How would I go about making the already tiled floor on a slab foundation slope out the door rather than down the waste that was blocked externally (long story, don't ask)
The water appliances are within 1500 of the external door so would I only slope half of the floor towards outside? 
Considering I am going to re-tile would it be better to install the cabinets first then tile? Over half of the tiles will be hidden under the cabinets so it seems a bit of a waste to pay for them.

----------


## Oldsaltoz

> How would I go about making the already tiled floor on a slab foundation slope out the door rather than down the waste that was blocked externally (long story, don't ask)
> The water appliances are within 1500 of the external door so would I only slope half of the floor towards outside?  Doable. but you end up with a step up at the doorway if it's a typical laundry with one internal and one external door. 
> Considering I am going to re-tile would it be better to install the cabinets first then tile? Over half of the tiles will be hidden under the cabinets so it seems a bit of a waste to pay for them.

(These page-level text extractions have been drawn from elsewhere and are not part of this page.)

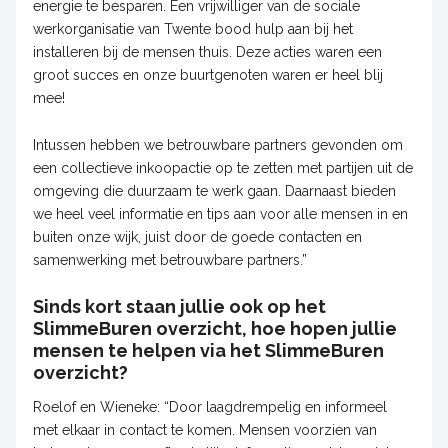
energie te besparen. Een vrijwilliger van de sociale
werkorganisatie van Twente bood hulp aan bij het
installeren bij de mensen thuis. Deze acties waren een
groot succes en onze buurtgenoten waren er heel blij
mee!
Intussen hebben we betrouwbare partners gevonden om
een collectieve inkoopactie op te zetten met partijen uit de
omgeving die duurzaam te werk gaan. Daarnaast bieden
we heel veel informatie en tips aan voor alle mensen in en
buiten onze wijk, juist door de goede contacten en
samenwerking met betrouwbare partners.”
Sinds kort staan jullie ook op het
SlimmeBuren overzicht, hoe hopen jullie
mensen te helpen via het SlimmeBuren
overzicht?
Roelof en Wieneke: “Door laagdrempelig en informeel
met elkaar in contact te komen. Mensen voorzien van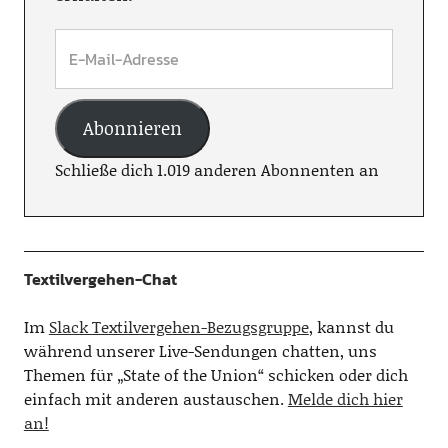
Abonnieren
Schließe dich 1.019 anderen Abonnenten an
Textilvergehen-Chat
Im
Slack Textilvergehen-Bezugsgruppe
, kannst du
während unserer Live-Sendungen chatten, uns
Themen für „State of the Union“ schicken oder dich
einfach mit anderen austauschen.
Melde dich hier
an!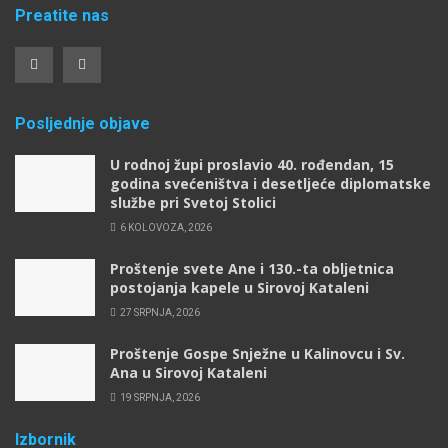
Preatite nas
Posljednje objave
U rodnoj župi proslavio 40. rođendan, 15
godina svećeništva i desetljeće diplomatske
službe pri Svetoj Stolici
6 KOLOVOZA, 2026
Proštenje svete Ane i 130.-ta obljetnica
postojanja kapele u Sirovoj Kataleni
27 SRPNJA, 2026
Proštenje Gospe Snježne u Kalinovcu i Sv.
Ana u Sirovoj Kataleni
19 SRPNJA, 2026
Izbornik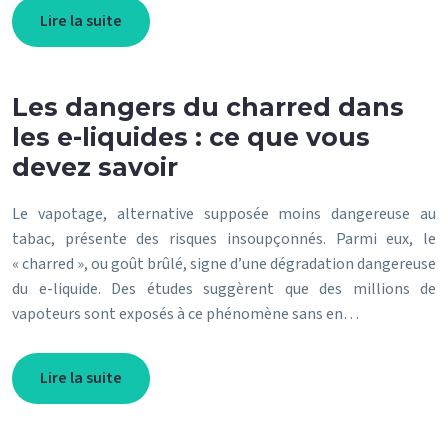
Lire la suite
Les dangers du charred dans
les e-liquides : ce que vous
devez savoir
Le vapotage, alternative supposée moins dangereuse au
tabac, présente des risques insoupçonnés. Parmi eux, le
« charred », ou goût brûlé, signe d’une dégradation dangereuse
du e-liquide. Des études suggèrent que des millions de
vapoteurs sont exposés à ce phénomène sans en…
Lire la suite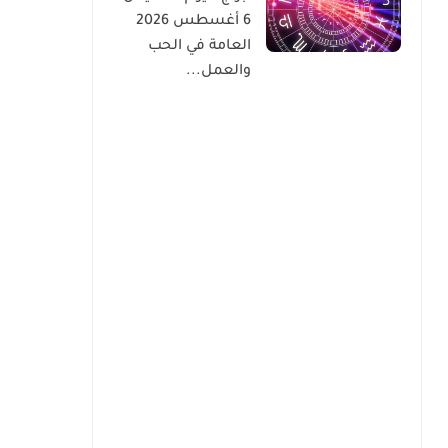
6 أغسطس 2026
العامة في الحب
والعمل...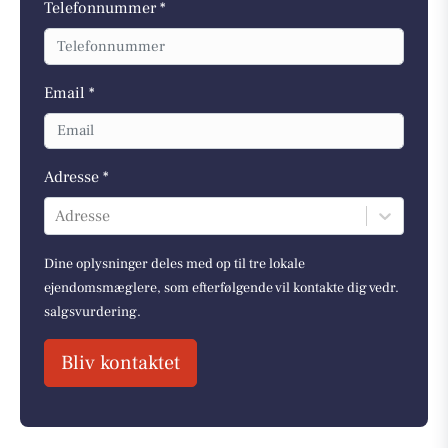
Telefonnummer *
Email *
Adresse *
Adresse
Dine oplysninger deles med op til tre lokale
ejendomsmæglere, som efterfølgende vil kontakte dig vedr.
salgsvurdering.
Bliv kontaktet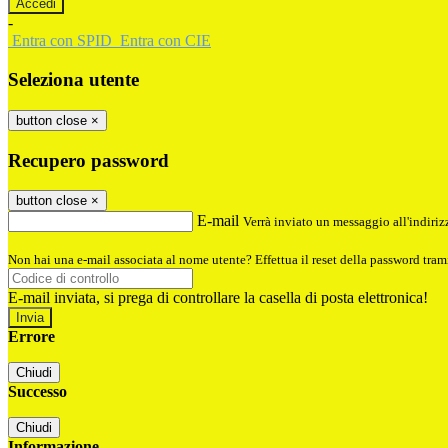
-
Entra con SPID
Entra con CIE
Seleziona utente
button close
×
Recupero password
button close
×
E-mail
Verrà inviato un messaggio all'indirizz
Non hai una e-mail associata al nome utente? Effettua il reset della password tram
E-mail inviata, si prega di controllare la casella di posta elettronica!
Errore
Chiudi
Successo
Chiudi
Informazione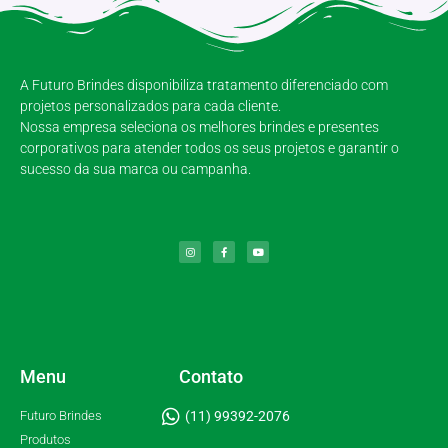
A Futuro Brindes disponibiliza tratamento diferenciado com
projetos personalizados para cada cliente.
Nossa empresa seleciona os melhores brindes e presentes
corporativos para atender todos os seus projetos e garantir o
sucesso da sua marca ou campanha.
Menu
Contato
Futuro Brindes
(11) 99392-2076
Produtos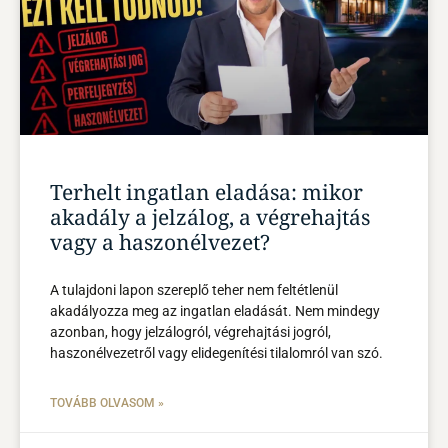
Terhelt ingatlan eladása: mikor
akadály a jelzálog, a végrehajtás
vagy a haszonélvezet?
A tulajdoni lapon szereplő teher nem feltétlenül
akadályozza meg az ingatlan eladását. Nem mindegy
azonban, hogy jelzálogról, végrehajtási jogról,
haszonélvezetről vagy elidegenítési tilalomról van szó.
TOVÁBB OLVASOM »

  I would put the cabinets up high rather allow water to be trapped under them and possibly rot out the base. Water will pass through the tile grout and the screed.
Also note, standard screed should not be less than 25mm thick, so you might be looking at a levelling compound with a little washed (clay free) sand added. 
Good luck and fair winds :Smilie:

----------


## OneZero

> I would put the cabinets up high rather allow water to be trapped under them and possibly rot out the base. Water will pass through the tile grout and the screed.
> Also note, standard screed should not be less than 25mm thick, so you might be looking at a levelling compound with a little washed (clay free) sand added. 
> Good luck and fair winds

  Thanks mate. It might be worth my time getting all the old tile up then. When you say put the cabinets up high what do you mean? As in do not put the tiles down last? I didn't think of the water getting trapped there if there is a flood.

----------


## Oldsaltoz

An alternative might be to mount any timber cabinets on a water proof material, perhaps the recycled plastics that look like timber instead of the standard kick board. 
Have you looked at cutting a channel into the existing slab, you could direct this to a new drain on the outside. This could possibly mean you do not have to lay new tiles. 
Re why have the cabinets high, it's to reduce the risk of water damage. 
Good luck and far winds.   :Smilie:

----------


## OneZero

> An alternative might be to mount any timber cabinets on a water proof material, perhaps the recycled plastics that look like timber instead of the standard kick board. 
> Have you looked at cutting a channel into the existing slab, you could direct this to a new drain on the outside. This could possibly mean you do not have to lay new tiles. 
> Re why have the cabinets high, it's to reduce the risk of water damage. 
> Good luck and far winds.

  I don't mind ripping the tiles up. The cabinets will be raised up anyway on the leveling feet. The kick boards would be ruined if there is a flood.

----------